Natural Hair in the Professional World

I should start out my clarifying that I have not EVEN gone totally natural. I'm in transition. But that doesn't stop me from being offended by the reactions and presuppositions people have to natural hair in the workplace.



Today's staff meeting was my new 'do debut for my teammates (there are only four of us, so a grand debut is not in the cards). I walk into the staff meeting and my boss says, "What did you do to your hair?"

"I'm trying something new," I quickly replied.


"Do you like it?" she asked, without missing a beat.

"I do," I replied blithely. "It feels more like me."

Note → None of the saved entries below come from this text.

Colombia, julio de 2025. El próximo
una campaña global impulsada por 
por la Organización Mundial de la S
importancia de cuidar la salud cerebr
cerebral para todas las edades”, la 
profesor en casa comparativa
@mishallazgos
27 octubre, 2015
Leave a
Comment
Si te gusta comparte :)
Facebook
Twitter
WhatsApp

This exchange might have gone unnoticed to others in the room, but it was something I had been anticipating. My boss lady is a very corporate type in many ways. Nothing else about my appearance has changed since my first day of employment. I expected her to comment of my hair long before now. I've been growing my hair for a while, and many days I didn't know what to do with it. Bad hair days? I've had more than my share. Some days, honestly, I know my hair has looked a hot mess because I've been fighting an uphill battle alone: trying to go natural in the midst of summertime humidity without professional help.

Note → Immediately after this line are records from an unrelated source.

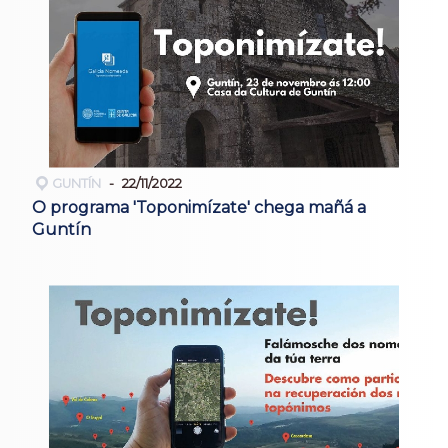
GUNTÍN
22/11/2022
O programa 'Toponimízate' chega mañá a
Guntín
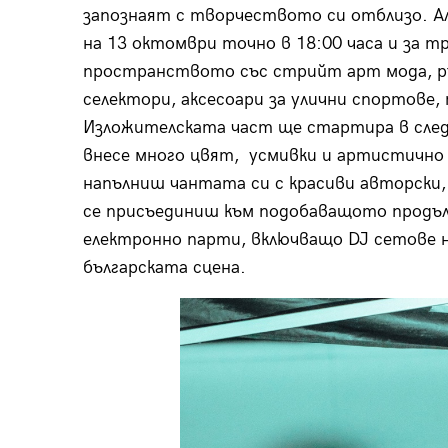
запознаят с творчеството си отблизо. А
на 13 октомври точно в 18:00 часа и за 
пространството със стрийт арт мода, ръ
селектори, аксесоари за улични спортове,
Изложителската част ще стартира в следо
внесе много цвят, усмивки и артистично 
напълниш чантата си с красиви авторски, 
се присъединиш към подобаващото продъл
електронно парти, включващо DJ сетове 
българската сцена.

The fact that she never commented on my hair during the last six or seven months tells me something: curls elicit a unique response from people. It made me wonder if you look like you're trying to conform to the norm, even unsuccessfully, does it still earn some respect? Some credibility?

Maybe curls are a statement that say, "I won't be suppressed!" As long as I was at least trying (however unsuccessfully) to straighten my hair, I was still sending a message that I accept that norms. I have no piercings or tattoos. Maybe because I've been so "mainstream" all my professional life, different reactions to my appearance seem so unsettling.

Curls -- messy curls -- defy the norm.